Once again, it is illegal to dump a cow’s poo into a river without first getting resource consent and second, treating it. There are also some pretty hefty fines for breaking these laws, for example the Crafar family was recently fined $40,000 for “wrongfully discharging effluent”. However, there’s a sneaky part of the law, because it’s not illegal if you just let your cows walk into a river and poo in it. It seems as though you physically have to get the poo down to the river yourself somehow.
But the best quote on this topic has to come from Green Party co-leader Russel Norman during his Dirty Rivers Rafting Tour earlier this year. Describing the Waihou river he said,
“Heavy rain on Sunday morning had washed all the crap off the land and into the river… By the time I launched my kayak from the Te Aroha boat ramp… the river was solid brown, full of sediment and dotted with great mats of weed. At times the stench of cow effluent hung over the river.”
Factory farmed poo
Factory farms present a similar problem to dairy farms, but on a much larger scale. Remember the huge fuss that was made of the proposed factory dairy farm at the McKenzie Basin? The poo from the proposed 18,000-cow farm would have been equivalent to 250,000 people. This goes some way to illustrating how much poo is produced by large farms. Another example is of a Taranaki pig farm of 10,000 where the owners built a pit to store the resulting poo. This pit has a capacity of 72,000 cubic metres. That’s a lot of shit! Just imagine the waste from the approximately 350,000 pigs,which are kept in factory farms around New Zealand.

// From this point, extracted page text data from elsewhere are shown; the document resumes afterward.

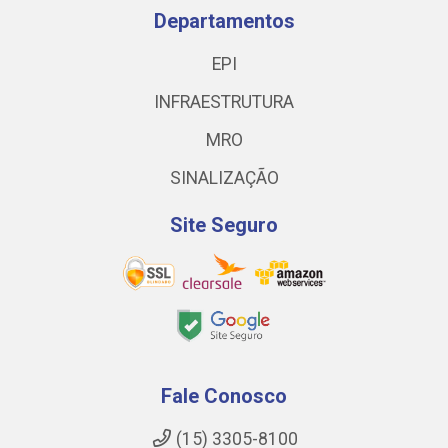
Departamentos
EPI
INFRAESTRUTURA
MRO
SINALIZAÇÃO
Site Seguro
Fale Conosco
(15) 3305-8100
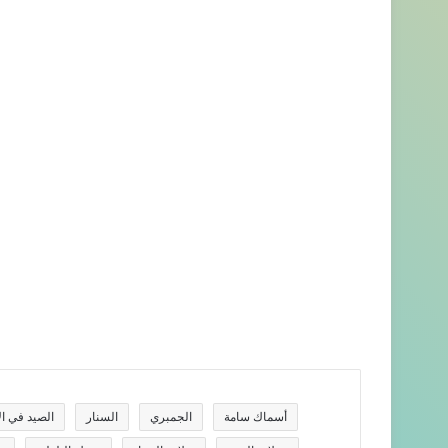
أسماك سامة
الجمبري
السنار
الصيد في الأ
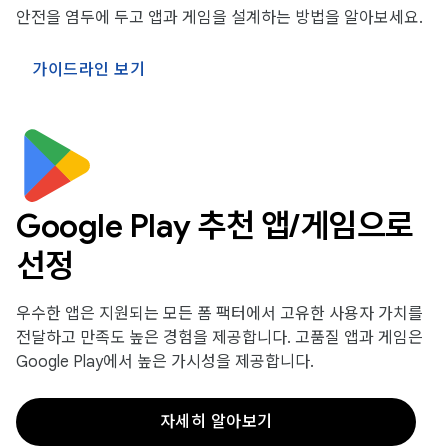
안전을 염두에 두고 앱과 게임을 설계하는 방법을 알아보세요.
가이드라인 보기
Google Play 추천 앱/게임으로
선정
우수한 앱은 지원되는 모든 폼 팩터에서 고유한 사용자 가치를
전달하고 만족도 높은 경험을 제공합니다. 고품질 앱과 게임은
Google Play에서 높은 가시성을 제공합니다.
자세히 알아보기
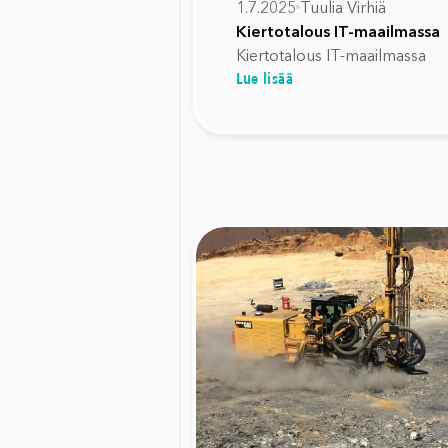
1.7.2025
Tuulia Virhiä
Kiertotalous IT-maailmassa
Kiertotalous IT-maailmassa
Lue lisää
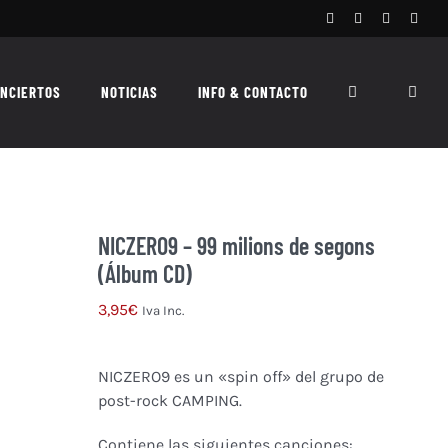
Facebook
Instagram
X
Spoti
NCIERTOS
NOTICIAS
INFO & CONTACTO
NICZERO9 – 99 milions de segons
(Álbum CD)
3,95
€
Iva Inc.
NICZERO9 es un «spin off» del grupo de
post-rock CAMPING.
Contiene las siguientes canciones:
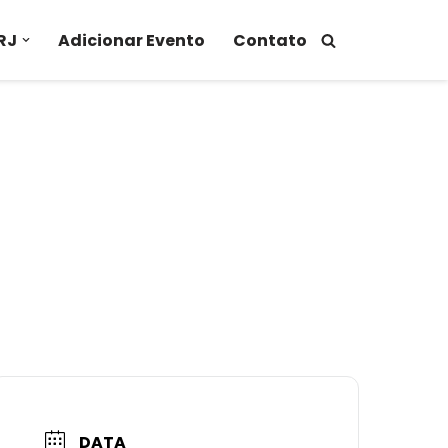
RJ
Adicionar Evento
Contato
DATA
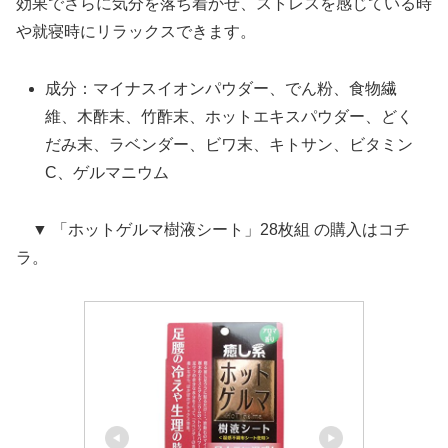
効果でさらに気分を落ち着かせ、ストレスを感じている時
や就寝時にリラックスできます。
成分：マイナスイオンパウダー、でん粉、食物繊
維、木酢末、竹酢末、ホットエキスパウダー、どく
だみ末、ラベンダー、ビワ末、キトサン、ビタミン
C、ゲルマニウム
▼ 「ホットゲルマ樹液シート」28枚組 の購入はコチ
ラ。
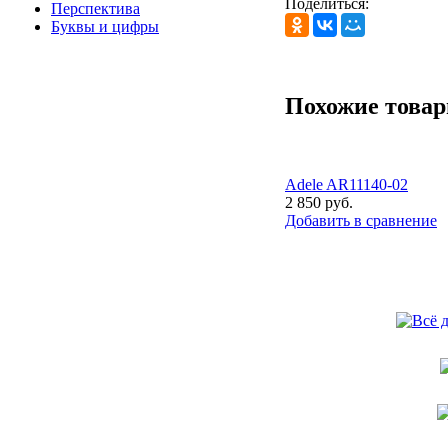
Поделиться:
Перспектива
Буквы и цифры
Похожие това
Adele AR11140-02
2 850 руб.
Добавить в сравнение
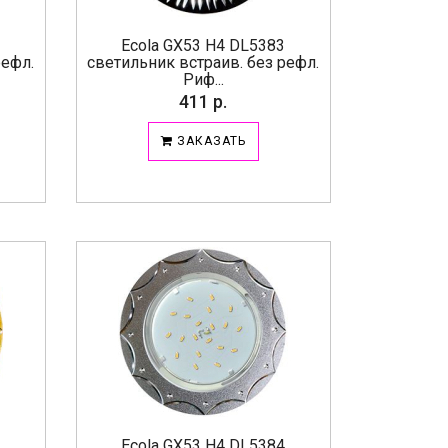
3
Ecola GX53 H4 DL5383
рефл.
светильник встраив. без рефл.
Риф...
411 р.
ЗАКАЗАТЬ
4
Ecola GX53 H4 DL5384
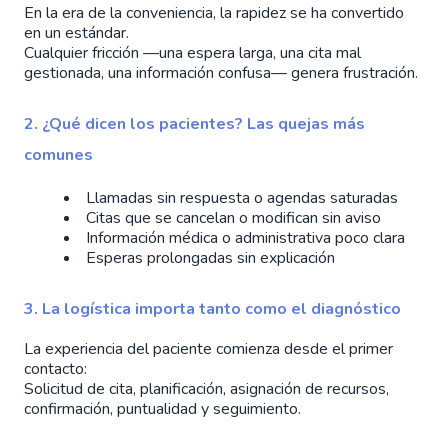
En la era de la conveniencia, la rapidez se ha convertido
en un estándar.
Cualquier fricción —una espera larga, una cita mal
gestionada, una información confusa— genera frustración.
2. ¿Qué dicen los pacientes? Las quejas más
comunes
Llamadas sin respuesta o agendas saturadas
Citas que se cancelan o modifican sin aviso
Información médica o administrativa poco clara
Esperas prolongadas sin explicación
3. La logística importa tanto como el diagnóstico
La experiencia del paciente comienza desde el primer
contacto:
Solicitud de cita, planificación, asignación de recursos,
confirmación, puntualidad y seguimiento.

One major problem from these farms is that an easy and legal way of disposing of this poo is to use it as manure on fields. However, this is a lot of manure and probably far more than can actually be used for farming purposes. The most amusing—and slightly grotesque—images are those of fields covered in poo from factory farms (not as a way of growing plants, but as a way of dealing with this vast amount of poo).
To conclude, it would be safe to say that we produce a lot of poo. It would also be safe to say that the more we produce, and the more we produce in one place, the harder it is to deal with. The problem is that we can’t live in a world covered in poo, so something may need to happen sooner, rather than later.